Transcribed page contents:
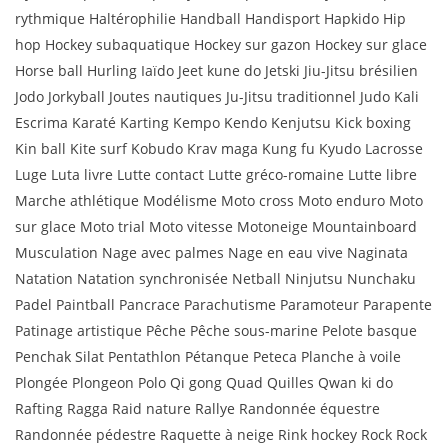
rythmique Haltérophilie Handball Handisport Hapkido Hip
hop Hockey subaquatique Hockey sur gazon Hockey sur glace
Horse ball Hurling Iaïdo Jeet kune do Jetski Jiu-Jitsu brésilien
Jodo Jorkyball Joutes nautiques Ju-Jitsu traditionnel Judo Kali
Escrima Karaté Karting Kempo Kendo Kenjutsu Kick boxing
Kin ball Kite surf Kobudo Krav maga Kung fu Kyudo Lacrosse
Luge Luta livre Lutte contact Lutte gréco-romaine Lutte libre
Marche athlétique Modélisme Moto cross Moto enduro Moto
sur glace Moto trial Moto vitesse Motoneige Mountainboard
Musculation Nage avec palmes Nage en eau vive Naginata
Natation Natation synchronisée Netball Ninjutsu Nunchaku
Padel Paintball Pancrace Parachutisme Paramoteur Parapente
Patinage artistique Pêche Pêche sous-marine Pelote basque
Penchak Silat Pentathlon Pétanque Peteca Planche à voile
Plongée Plongeon Polo Qi gong Quad Quilles Qwan ki do
Rafting Ragga Raid nature Rallye Randonnée équestre
Randonnée pédestre Raquette à neige Rink hockey Rock Rock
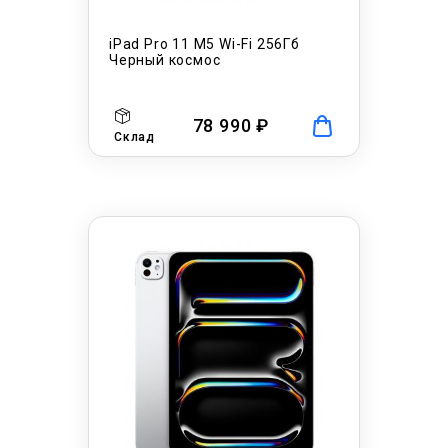
iPad Pro 11 M5 Wi-Fi 256Гб
Черный космос
78 990 ₽
Склад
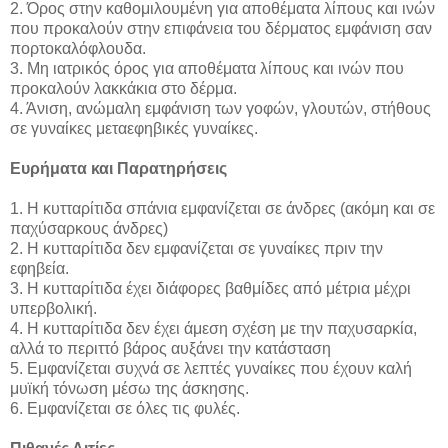
2. Όρος στην καθομιλουμένη για αποθέματα λίπους και ινών
που προκαλούν στην επιφάνεια του δέρματος εμφάνιση σαν
πορτοκαλόφλουδα.
3. Μη ιατρικός όρος για αποθέματα λίπους και ινών που
προκαλούν λακκάκια στο δέρμα.
4. Άνιση, ανώμαλη εμφάνιση των γοφών, γλουτών, στήθους
σε γυναίκες μεταεφηβικές γυναίκες.
Ευρήματα και Παρατηρήσεις
1. Η κυτταρίτιδα σπάνια εμφανίζεται σε άνδρες (ακόμη και σε
παχύσαρκους άνδρες)
2. Η κυτταρίτιδα δεν εμφανίζεται σε γυναίκες πριν την
εφηβεία.
3. Η κυτταρίτιδα έχει διάφορες βαθμίδες από μέτρια μέχρι
υπερβολική.
4. Η κυτταρίτιδα δεν έχει άμεση σχέση με την παχυσαρκία,
αλλά το περιττό βάρος αυξάνει την κατάσταση
5. Εμφανίζεται συχνά σε λεπτές γυναίκες που έχουν καλή
μυϊκή τόνωση μέσω της άσκησης.
6. Εμφανίζεται σε όλες τις φυλές.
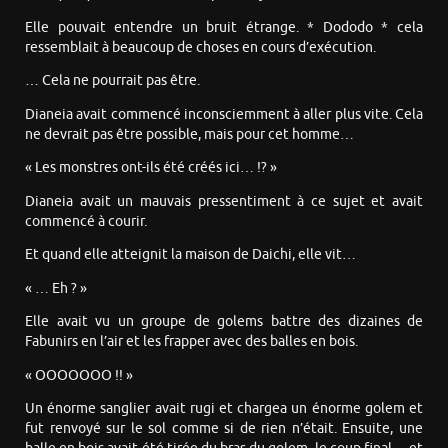
Elle pouvait entendre un bruit étrange. * Dododo * cela
ressemblait à beaucoup de choses en cours d’exécution.
… Cela ne pourrait pas être.
Dianeia avait commencé inconsciemment à aller plus vite. Cela
ne devrait pas être possible, mais pour cet homme…
« Les monstres ont-ils été créés ici… !? »
Dianeia avait un mauvais pressentiment à ce sujet et avait
commencé à courir.
Et quand elle atteignit la maison de Daichi, elle vit…
« … Eh ? »
Elle avait vu un groupe de golems battre des dizaines de
Fabunirs en l’air et les frapper avec des balles en bois.
« OOOOOOO !! »
Un énorme sanglier avait rugi et chargea un énorme golem et
fut renvoyé sur le sol comme si de rien n’était. Ensuite, une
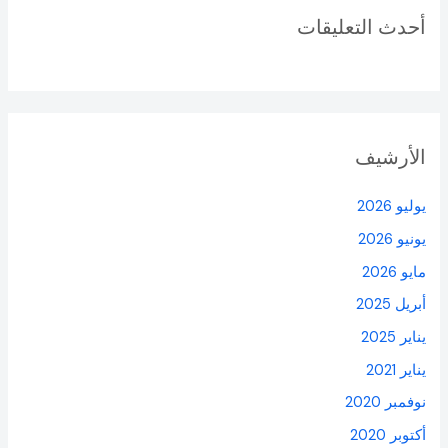
أحدث التعليقات
الأرشيف
يوليو 2026
يونيو 2026
مايو 2026
أبريل 2025
يناير 2025
يناير 2021
نوفمبر 2020
أكتوبر 2020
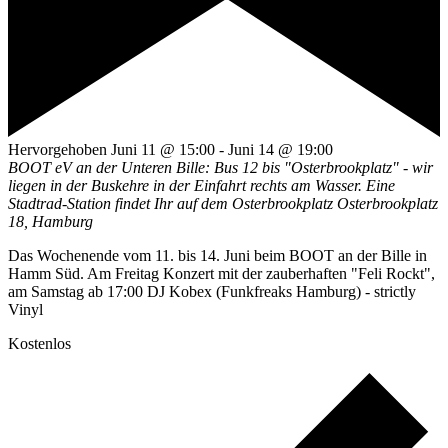
Hervorgehoben
Juni 11 @ 15:00
-
Juni 14 @ 19:00
BOOT eV an der Unteren Bille: Bus 12 bis "Osterbrookplatz" - wir
liegen in der Buskehre in der Einfahrt rechts am Wasser. Eine
Stadtrad-Station findet Ihr auf dem Osterbrookplatz
Osterbrookplatz
18, Hamburg
Das Wochenende vom 11. bis 14. Juni beim BOOT an der Bille in
Hamm Süd. Am Freitag Konzert mit der zauberhaften "Feli Rockt",
am Samstag ab 17:00 DJ Kobex (Funkfreaks Hamburg) - strictly
Vinyl
Kostenlos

▸ **REQUIRED WORK**
Please transcribe exactly the lines from the one containing "Fabunirs en l’air" through the last line of the records above, both included, and leave out every picture.

▸ **RESPONSE FOR THIS EXERCISE**
Fabunirs en l’air et les frapper avec des balles en bois.
« OOOOOOO !! »
Un énorme sanglier avait rugi et chargea un énorme golem et
fut renvoyé sur le sol comme si de rien n’était. Ensuite, une
أحدث التعليقات
الأرشيف
يوليو 2026
يونيو 2026
مايو 2026
أبريل 2025
يناير 2025
يناير 2021
نوفمبر 2020
أكتوبر 2020
Hervorgehoben
Juni 11 @ 15:00
-
Juni 14 @ 19:00
BOOT eV an der Unteren Bille: Bus 12 bis "Osterbrookplatz" - wir
liegen in der Buskehre in der Einfahrt rechts am Wasser. Eine
Stadtrad-Station findet Ihr auf dem Osterbrookplatz
Osterbrookplatz
18, Hamburg
Das Wochenende vom 11. bis 14. Juni beim BOOT an der Bille in
Hamm Süd. Am Freitag Konzert mit der zauberhaften "Feli Rockt",
am Samstag ab 17:00 DJ Kobex (Funkfreaks Hamburg) - strictly
Vinyl
Kostenlos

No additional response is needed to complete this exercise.